Another reason for the surprisingly low data volumes is the preponderance of enterprise performance management (EPM) applications such as planning, forecasting, budgeting, dashboards and financial consolidation. These applications typically store much smaller data volumes than sales and marketing analysis applications, for example. Not only are EPM applications much more common than others, but they are also the only ones on a (modest) growth trend.
For example, the top EPM application (planning and forecasting) has grown from being in use in 31 percent of sites in 2002 to 46 percent in 2006, whereas the top reporting application (general data warehouse reporting) has remained flat at 45 percent, and the top analysis application (sales and marketing analysis) has barely grown from 39 percent in 2002 to 42 percent in 2006. Customer relationship management has fallen to 11.5 percent from 18 percent in 2002.

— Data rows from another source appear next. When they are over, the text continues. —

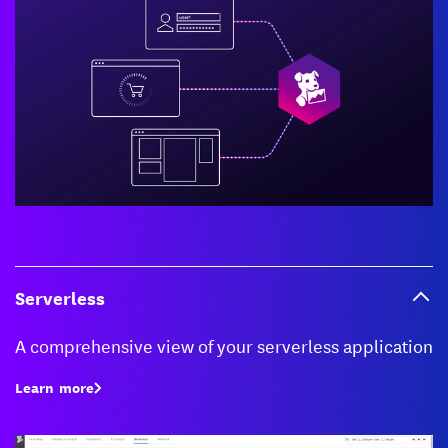
Serverless
A comprehensive view of your serverless application
Learn more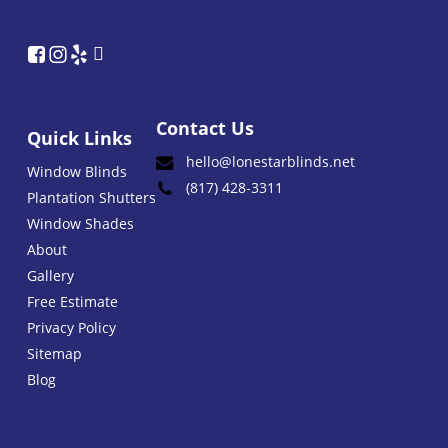
Contact Us
Quick Links
hello@lonestarblinds.net
Window Blinds
(817) 428-3311
Plantation Shutters
Window Shades
About
Gallery
Free Estimate
Privacy Policy
Sitemap
Blog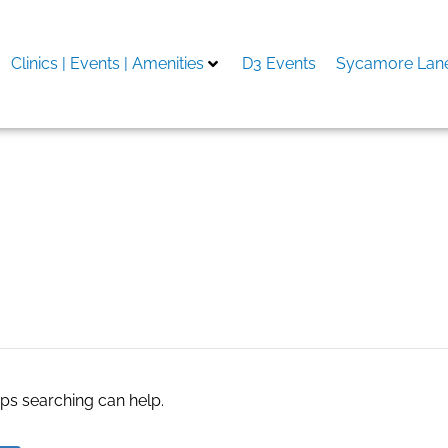
Clinics | Events | Amenities
D3 Events
Sycamore Lane
Baripada
aps searching can help.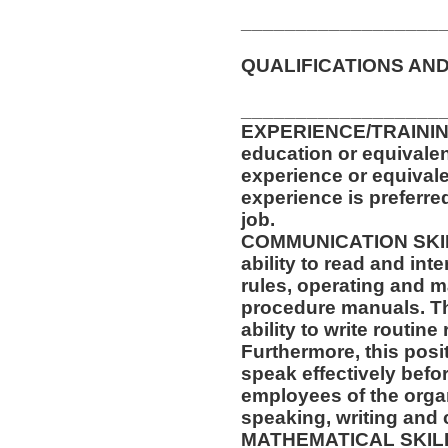
__________________
QUALIFICATIONS AND
__________________
EXPERIENCE/TRAININ
education or equivalen
experience or equival
experience is preferre
job.
COMMUNICATION SKILLS
ability to read and in
rules, operating and m
procedure manuals. Thi
ability to write routi
Furthermore, this posit
speak effectively befo
employees of the orga
speaking, writing and 
MATHEMATICAL SKILLS: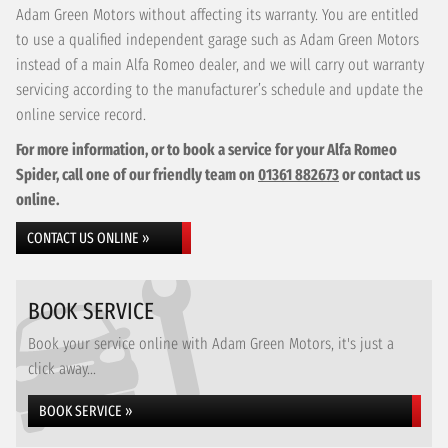
Adam Green Motors without affecting its warranty. You are entitled
to use a qualified independent garage such as Adam Green Motors
instead of a main Alfa Romeo dealer, and we will carry out warranty
servicing according to the manufacturer’s schedule and update the
online service record.
For more information, or to book a service for your Alfa Romeo
Spider, call one of our friendly team on
01361 882673
or contact us
online.
CONTACT US ONLINE »
BOOK SERVICE
Book your service online with Adam Green Motors, it's just a
click away...
BOOK SERVICE »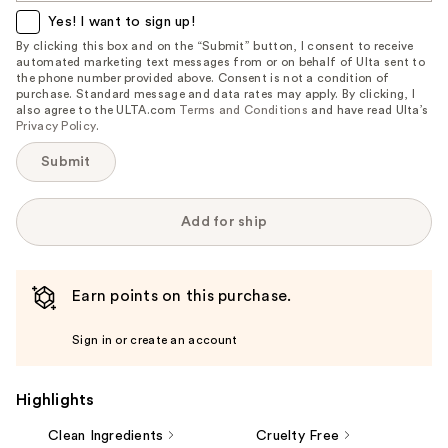
item
Yes! I want to sign up!
is
By clicking this box and on the “Submit” button, I consent to receive
automated marketing text messages from or on behalf of Ulta sent to
available:
the phone number provided above. Consent is not a condition of
purchase. Standard message and data rates may apply. By clicking, I
also agree to the ULTA.com
Terms and Conditions
and have read Ulta’s
Privacy Policy
.
Submit
Add for ship
Earn points on this purchase.
Sign in or create an account
Highlights
Clean Ingredients
Cruelty Free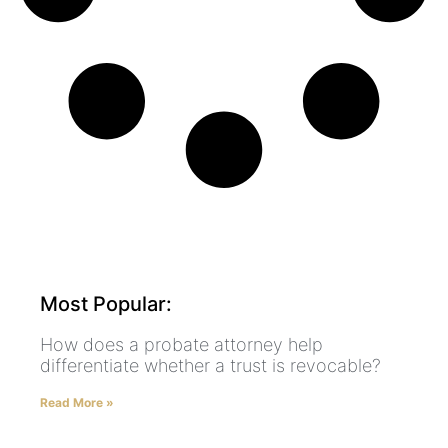
Most Popular:
How does a probate attorney help
differentiate whether a trust is revocable?
Read More »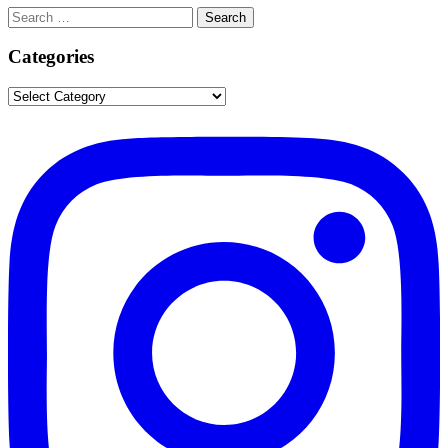
Search
Search
for:
Categories
Categories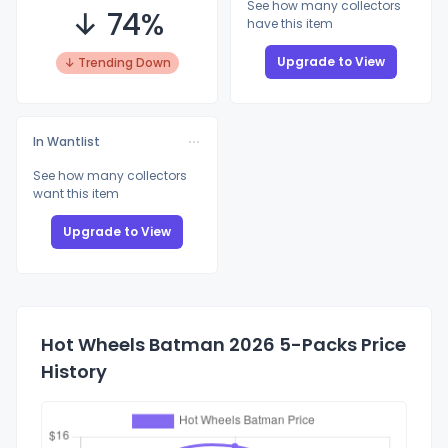
See how many collectors
↓ 74%
have this item
Upgrade to View
↓ Trending Down
In Wantlist
See how many collectors
want this item
Upgrade to View
Hot Wheels Batman 2026 5-Packs Price
History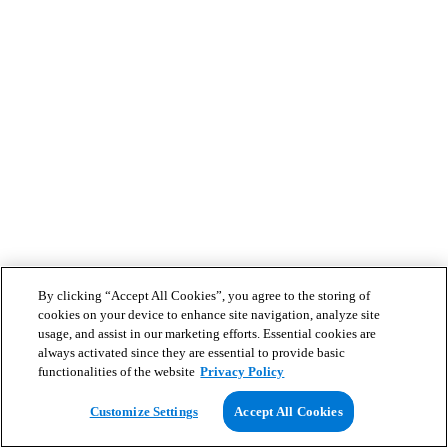
By clicking “Accept All Cookies”, you agree to the storing of
cookies on your device to enhance site navigation, analyze site
usage, and assist in our marketing efforts. Essential cookies are
always activated since they are essential to provide basic
functionalities of the website
Privacy Policy
Customize Settings
Accept All Cookies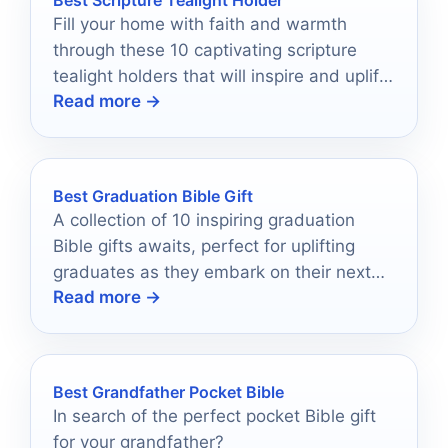
Fill your home with faith and warmth
through these 10 captivating scripture
tealight holders that will inspire and uplift
Read more →
your spirit.
Best Graduation Bible Gift
A collection of 10 inspiring graduation
Bible gifts awaits, perfect for uplifting
graduates as they embark on their next
Read more →
chapter—discover the ideal present
today!
Best Grandfather Pocket Bible
In search of the perfect pocket Bible gift
for your grandfather?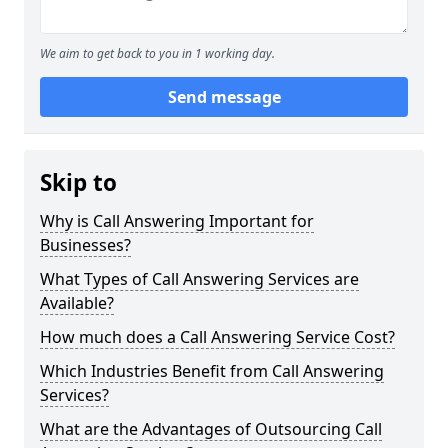
We aim to get back to you in 1 working day.
Send message
Skip to
Why is Call Answering Important for
Businesses?
What Types of Call Answering Services are
Available?
How much does a Call Answering Service Cost?
Which Industries Benefit from Call Answering
Services?
What are the Advantages of Outsourcing Call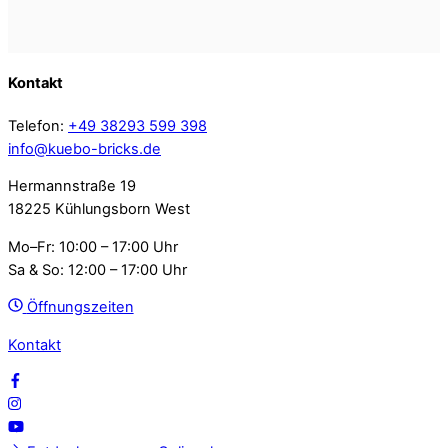
Kontakt
Telefon:
+49 38293 599 398
info@kuebo-bricks.de
Hermannstraße 19
18225 Kühlungsborn West
Mo–Fr: 10:00 – 17:00 Uhr
Sa & So: 12:00 – 17:00 Uhr
Öffnungszeiten
Kontakt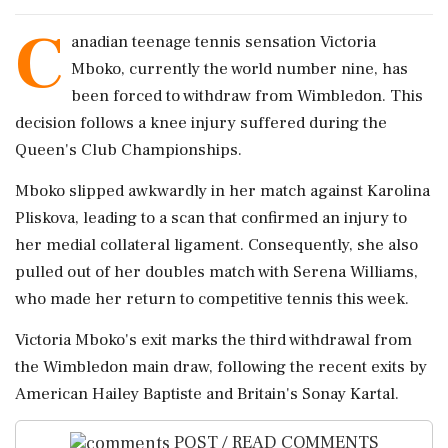
C
anadian teenage tennis sensation Victoria
Mboko, currently the world number nine, has
been forced to withdraw from Wimbledon. This
decision follows a knee injury suffered during the
Queen's Club Championships.
Mboko slipped awkwardly in her match against Karolina
Pliskova, leading to a scan that confirmed an injury to
her medial collateral ligament. Consequently, she also
pulled out of her doubles match with Serena Williams,
who made her return to competitive tennis this week.
Victoria Mboko's exit marks the third withdrawal from
the Wimbledon main draw, following the recent exits by
American Hailey Baptiste and Britain's Sonay Kartal.
POST / READ COMMENTS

Figure 5: Query Times versus Complaints
If we plot the query time and query complaints trends on a single chart, we can see that the fluctuations in query response, which so closely mirror input data volumes, are not correlated in any way with query performance perceptions. Median query times, which have fluctuated in a relatively narrow band from 6.6 to 8.8 seconds over the last five years, have become steadily less acceptable to users. But why? Perhaps a clue can be found in our daily lives, far away from BI queries. Just try a Google search of arbitrary complexity. It doesn't seem to matter whether your query finds one page or a billion; the reported query time is likely to be a small fraction of a second.